GOP officials and lawyers agree the president can make temporary “recess appointments” when the Senate is in recess. But they emphasize a longstanding precedent, one previously backed by Obama’s own Justice Department, requiring at least three days of recess before the president may act.

Since December, the Senate has not been in recess that long because the House has been using its constitutional authority to keep the Senate open, even though nearly all the senators have left town for Christmas.

By “circumventing Congress to appoint a new administrator,” said a Dec. 4 statement from Romney’s campaign, Obama’s decision “represents Chicago-style politics at its worst.”
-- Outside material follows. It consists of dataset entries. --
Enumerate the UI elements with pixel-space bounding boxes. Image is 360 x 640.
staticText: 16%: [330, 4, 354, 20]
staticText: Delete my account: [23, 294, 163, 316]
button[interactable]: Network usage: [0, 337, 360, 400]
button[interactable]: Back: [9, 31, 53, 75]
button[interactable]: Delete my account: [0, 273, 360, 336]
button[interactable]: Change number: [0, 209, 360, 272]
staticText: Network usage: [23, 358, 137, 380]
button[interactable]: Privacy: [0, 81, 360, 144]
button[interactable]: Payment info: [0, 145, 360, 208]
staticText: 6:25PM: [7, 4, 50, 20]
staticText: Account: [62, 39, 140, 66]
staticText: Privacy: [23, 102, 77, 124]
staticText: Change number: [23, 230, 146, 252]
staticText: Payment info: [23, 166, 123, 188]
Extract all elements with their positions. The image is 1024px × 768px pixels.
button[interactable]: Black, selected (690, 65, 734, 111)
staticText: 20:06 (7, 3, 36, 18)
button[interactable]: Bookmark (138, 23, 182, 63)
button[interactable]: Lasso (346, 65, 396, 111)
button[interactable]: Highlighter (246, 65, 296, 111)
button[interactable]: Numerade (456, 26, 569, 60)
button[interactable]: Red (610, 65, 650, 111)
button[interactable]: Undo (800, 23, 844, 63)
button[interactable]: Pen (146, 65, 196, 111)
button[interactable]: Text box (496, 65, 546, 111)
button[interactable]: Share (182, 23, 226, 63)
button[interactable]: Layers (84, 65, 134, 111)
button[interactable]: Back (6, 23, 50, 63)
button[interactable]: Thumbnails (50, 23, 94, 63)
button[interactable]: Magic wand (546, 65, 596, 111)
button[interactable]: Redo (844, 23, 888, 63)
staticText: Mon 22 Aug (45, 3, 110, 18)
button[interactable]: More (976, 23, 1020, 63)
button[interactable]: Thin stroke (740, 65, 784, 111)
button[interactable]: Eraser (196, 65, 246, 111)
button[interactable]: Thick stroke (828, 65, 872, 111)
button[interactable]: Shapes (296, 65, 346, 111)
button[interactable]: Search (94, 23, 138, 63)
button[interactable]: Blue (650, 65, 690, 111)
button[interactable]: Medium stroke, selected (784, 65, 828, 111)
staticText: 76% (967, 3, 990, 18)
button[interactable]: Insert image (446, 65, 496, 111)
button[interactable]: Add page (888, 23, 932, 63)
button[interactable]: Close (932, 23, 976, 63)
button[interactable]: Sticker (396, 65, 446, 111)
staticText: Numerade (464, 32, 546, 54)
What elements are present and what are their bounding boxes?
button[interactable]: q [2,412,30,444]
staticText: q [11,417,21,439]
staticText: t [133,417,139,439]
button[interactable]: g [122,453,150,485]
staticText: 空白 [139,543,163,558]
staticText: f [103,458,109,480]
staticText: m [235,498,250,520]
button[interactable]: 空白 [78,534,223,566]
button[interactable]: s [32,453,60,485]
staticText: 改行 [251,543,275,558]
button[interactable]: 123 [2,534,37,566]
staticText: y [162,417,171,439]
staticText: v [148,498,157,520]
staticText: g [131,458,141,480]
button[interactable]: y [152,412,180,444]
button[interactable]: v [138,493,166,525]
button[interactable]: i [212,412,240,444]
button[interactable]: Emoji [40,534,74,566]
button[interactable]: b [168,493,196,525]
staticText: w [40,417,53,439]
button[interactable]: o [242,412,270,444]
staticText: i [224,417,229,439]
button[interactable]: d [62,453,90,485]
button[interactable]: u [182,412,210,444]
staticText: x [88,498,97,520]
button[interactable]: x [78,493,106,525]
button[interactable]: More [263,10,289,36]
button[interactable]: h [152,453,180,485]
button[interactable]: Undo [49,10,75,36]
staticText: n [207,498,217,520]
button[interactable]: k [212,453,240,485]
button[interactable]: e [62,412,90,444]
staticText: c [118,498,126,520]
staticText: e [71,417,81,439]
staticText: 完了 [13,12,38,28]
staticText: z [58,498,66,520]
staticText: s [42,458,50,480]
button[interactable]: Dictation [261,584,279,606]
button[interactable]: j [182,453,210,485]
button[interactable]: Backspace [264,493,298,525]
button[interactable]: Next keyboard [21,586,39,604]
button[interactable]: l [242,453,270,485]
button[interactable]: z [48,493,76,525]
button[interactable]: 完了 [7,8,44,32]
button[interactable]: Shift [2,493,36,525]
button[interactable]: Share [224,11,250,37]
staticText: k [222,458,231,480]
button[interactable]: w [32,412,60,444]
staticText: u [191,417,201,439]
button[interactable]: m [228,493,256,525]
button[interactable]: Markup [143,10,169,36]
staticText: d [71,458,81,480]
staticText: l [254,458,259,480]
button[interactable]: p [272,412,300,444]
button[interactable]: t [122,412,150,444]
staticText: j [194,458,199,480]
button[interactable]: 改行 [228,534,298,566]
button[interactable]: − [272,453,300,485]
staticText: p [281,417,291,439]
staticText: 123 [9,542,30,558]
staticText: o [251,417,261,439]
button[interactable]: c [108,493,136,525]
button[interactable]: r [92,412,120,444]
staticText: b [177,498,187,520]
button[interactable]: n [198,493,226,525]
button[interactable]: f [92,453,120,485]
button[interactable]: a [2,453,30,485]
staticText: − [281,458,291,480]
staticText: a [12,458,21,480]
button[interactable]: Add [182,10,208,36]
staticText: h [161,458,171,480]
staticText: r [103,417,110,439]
Former Sen. Rick Santorum slammed the appointments Dec. 5, saying “[W]e are a country of laws … [and] this president routinely runs roughshod over the law.”

Carney repeatedly refused to provide a legal counter to the GOP’s constitutional arguments.

“Our assessment is that Congress has been in recess and has made every indication that it will be in recess for a sustained period of time, and that gaveling in and gaveling out for seven seconds does not constitute a recess with regard to the President’s constitutional authority,” Carney said.

The GOP “can make a lot of [legal] process arguments about it [but] we feel very strongly that the Constitution and the legal case is strongly on our side.”

Carney’s emphasis on the political payoffs of the legal dispute matched Obama’s emphasis Dec. 5 when he announced his appointment of former Ohio attorney general Richard Cordray to run the new Consumer Financial Protection Bureau.